Ci parli del Projecto Axé, da cui provengono i ballerini del tour?
Conoscevo questo progetto già da qualche anno, ma non avevo mai avuto l’opportunità di collaborarci. Si tratta di un’organizzazione non-profit nata nel 1990 in Brasile ad opera dall’italiano Cesare de Florio La Rocca, che ha vissuto lì per quasi 50 anni, con l’obiettivo di recuperare bambini e ragazzi di strada, che vivono in situazioni di miseria e degrado, e sono esclusi dalla famiglia e dalla società. Il recupero avviene attraverso il sogno dell’arte, della danza, della musica della recitazione, delle arti classiche. Tutto quello che questi ragazzi sognano ma che non riescono a realizzare per le ingiustizie sociali.
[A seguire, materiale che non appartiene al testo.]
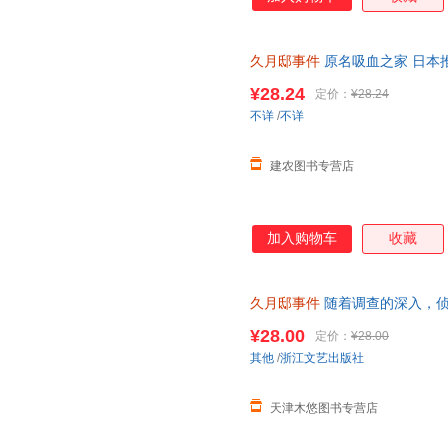
久月邸事件
原名吸血之家 日本
本第1届鲇川哲也奖佳作外国文
¥28.24
定价：
¥28.24
不详
/
不详
建农图书专营店
加入购物车
收藏
久月邸事件
随着调查的深入，侦
邸中曾发生的雪地无足迹杀人案
¥28.00
定价：
¥28.00
其他
/
浙江文艺出版社
天津木悠图书专营店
Con il tour non solo abbiamo portato in Italia questo gruppo di professionisti che sono diventati a loro volta educatori, ma li facciamo incontrare con altri educatori di centri analoghi nelle nostre città, come don Luigi Merola a Napoli. A Roma ci siamo gemellati con la casa famiglia Piccoli Passi di Acilia; inoltre, al concerto sono invitate delegazioni delle associazioni che si occupano di integrazione.
Un tour nei Palasport per presentare un album molto poetico e denso di contenuti, ma che atmosfera si crea?
Per questa prima parte del tour, con la band di 12 musicisti, più me, più i ballerini brasiliani, eravamo troppi per i teatri, dove andremo nelle prossime date. Così abbiamo scelto otto Palasport in altrettante città per un concerto dove si crea anche intimità e che certo nei teatri creerà maggiore raccoglimento, ma dove principalmente si scatena tanta energia e la gente fa fatica a rimanere seduta.